• _Dataset records_:
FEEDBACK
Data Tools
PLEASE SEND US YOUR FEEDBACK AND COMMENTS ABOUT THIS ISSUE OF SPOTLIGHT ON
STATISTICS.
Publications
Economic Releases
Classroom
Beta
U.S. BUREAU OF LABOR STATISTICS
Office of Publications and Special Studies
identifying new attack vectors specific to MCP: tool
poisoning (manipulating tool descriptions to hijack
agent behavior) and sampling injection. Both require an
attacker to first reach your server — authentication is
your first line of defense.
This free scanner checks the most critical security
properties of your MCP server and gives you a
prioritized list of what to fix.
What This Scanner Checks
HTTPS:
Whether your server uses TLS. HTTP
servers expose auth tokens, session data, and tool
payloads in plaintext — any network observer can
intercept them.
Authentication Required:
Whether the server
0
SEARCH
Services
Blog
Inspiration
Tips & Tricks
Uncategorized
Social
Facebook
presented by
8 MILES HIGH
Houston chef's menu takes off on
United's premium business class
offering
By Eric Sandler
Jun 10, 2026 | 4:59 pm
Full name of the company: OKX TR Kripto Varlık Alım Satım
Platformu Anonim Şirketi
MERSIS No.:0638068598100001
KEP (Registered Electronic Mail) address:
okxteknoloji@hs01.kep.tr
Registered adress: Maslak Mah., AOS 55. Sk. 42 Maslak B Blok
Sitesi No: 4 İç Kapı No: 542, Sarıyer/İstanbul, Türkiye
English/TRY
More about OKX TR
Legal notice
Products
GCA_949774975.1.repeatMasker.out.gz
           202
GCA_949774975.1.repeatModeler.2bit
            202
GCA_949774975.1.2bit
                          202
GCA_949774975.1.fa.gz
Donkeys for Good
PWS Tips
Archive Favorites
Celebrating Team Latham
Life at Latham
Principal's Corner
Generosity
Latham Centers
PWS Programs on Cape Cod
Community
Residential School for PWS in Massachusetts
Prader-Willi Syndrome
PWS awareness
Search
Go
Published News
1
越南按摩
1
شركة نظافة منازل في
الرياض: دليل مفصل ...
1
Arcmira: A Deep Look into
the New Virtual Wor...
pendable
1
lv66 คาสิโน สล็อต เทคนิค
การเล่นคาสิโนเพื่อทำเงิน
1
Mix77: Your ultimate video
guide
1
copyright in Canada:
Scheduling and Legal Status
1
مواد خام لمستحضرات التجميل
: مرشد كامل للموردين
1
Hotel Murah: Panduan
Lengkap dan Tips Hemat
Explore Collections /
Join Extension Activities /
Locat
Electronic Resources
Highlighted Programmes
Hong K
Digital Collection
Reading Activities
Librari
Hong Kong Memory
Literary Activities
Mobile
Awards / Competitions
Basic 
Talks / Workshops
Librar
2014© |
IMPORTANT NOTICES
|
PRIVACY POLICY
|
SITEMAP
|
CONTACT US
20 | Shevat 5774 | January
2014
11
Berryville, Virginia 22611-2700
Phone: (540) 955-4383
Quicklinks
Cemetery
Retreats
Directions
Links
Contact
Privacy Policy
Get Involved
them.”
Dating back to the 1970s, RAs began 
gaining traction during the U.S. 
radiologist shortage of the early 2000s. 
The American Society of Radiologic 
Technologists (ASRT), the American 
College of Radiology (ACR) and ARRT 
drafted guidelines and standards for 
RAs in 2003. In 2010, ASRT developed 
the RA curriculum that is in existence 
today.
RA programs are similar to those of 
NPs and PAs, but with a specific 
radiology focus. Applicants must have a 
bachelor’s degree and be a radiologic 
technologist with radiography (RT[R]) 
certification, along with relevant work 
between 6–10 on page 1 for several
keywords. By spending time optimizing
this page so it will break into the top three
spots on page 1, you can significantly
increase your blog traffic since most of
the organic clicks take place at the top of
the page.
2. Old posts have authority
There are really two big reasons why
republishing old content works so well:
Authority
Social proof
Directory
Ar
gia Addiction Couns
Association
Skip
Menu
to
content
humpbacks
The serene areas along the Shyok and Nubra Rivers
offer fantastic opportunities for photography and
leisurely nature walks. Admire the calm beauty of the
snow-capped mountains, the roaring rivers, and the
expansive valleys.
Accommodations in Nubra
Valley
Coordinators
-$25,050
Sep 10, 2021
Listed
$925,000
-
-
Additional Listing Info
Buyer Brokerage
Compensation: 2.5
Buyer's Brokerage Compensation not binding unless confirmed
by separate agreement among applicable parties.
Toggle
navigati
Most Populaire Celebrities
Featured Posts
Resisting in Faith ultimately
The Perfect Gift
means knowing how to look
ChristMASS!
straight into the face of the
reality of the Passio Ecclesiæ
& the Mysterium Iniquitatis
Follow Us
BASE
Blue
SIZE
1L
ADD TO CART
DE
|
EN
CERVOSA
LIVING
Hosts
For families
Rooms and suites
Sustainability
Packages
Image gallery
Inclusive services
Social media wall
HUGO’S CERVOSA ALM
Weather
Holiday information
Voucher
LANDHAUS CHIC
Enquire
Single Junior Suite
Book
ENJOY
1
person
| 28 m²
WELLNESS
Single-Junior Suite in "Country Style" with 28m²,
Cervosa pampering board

• _TASK OBJECTIVE_: Could you retype exactly the lines from the first one of the records through the line containing "English/TRY", both included, and nothing more?

• _ANSWER BOX_:
FEEDBACK
Data Tools
PLEASE SEND US YOUR FEEDBACK AND COMMENTS ABOUT THIS ISSUE OF SPOTLIGHT ON
STATISTICS.
Publications
Economic Releases
Classroom
Beta
U.S. BUREAU OF LABOR STATISTICS
Office of Publications and Special Studies
identifying new attack vectors specific to MCP: tool
poisoning (manipulating tool descriptions to hijack
agent behavior) and sampling injection. Both require an
attacker to first reach your server — authentication is
your first line of defense.
This free scanner checks the most critical security
properties of your MCP server and gives you a
prioritized list of what to fix.
What This Scanner Checks
HTTPS:
Whether your server uses TLS. HTTP
servers expose auth tokens, session data, and tool
payloads in plaintext — any network observer can
intercept them.
Authentication Required:
Whether the server
0
SEARCH
Services
Blog
Inspiration
Tips & Tricks
Uncategorized
Social
Facebook
presented by
8 MILES HIGH
Houston chef's menu takes off on
United's premium business class
offering
By Eric Sandler
Jun 10, 2026 | 4:59 pm
Full name of the company: OKX TR Kripto Varlık Alım Satım
Platformu Anonim Şirketi
MERSIS No.:0638068598100001
KEP (Registered Electronic Mail) address:
okxteknoloji@hs01.kep.tr
Registered adress: Maslak Mah., AOS 55. Sk. 42 Maslak B Blok
Sitesi No: 4 İç Kapı No: 542, Sarıyer/İstanbul, Türkiye
English/TRY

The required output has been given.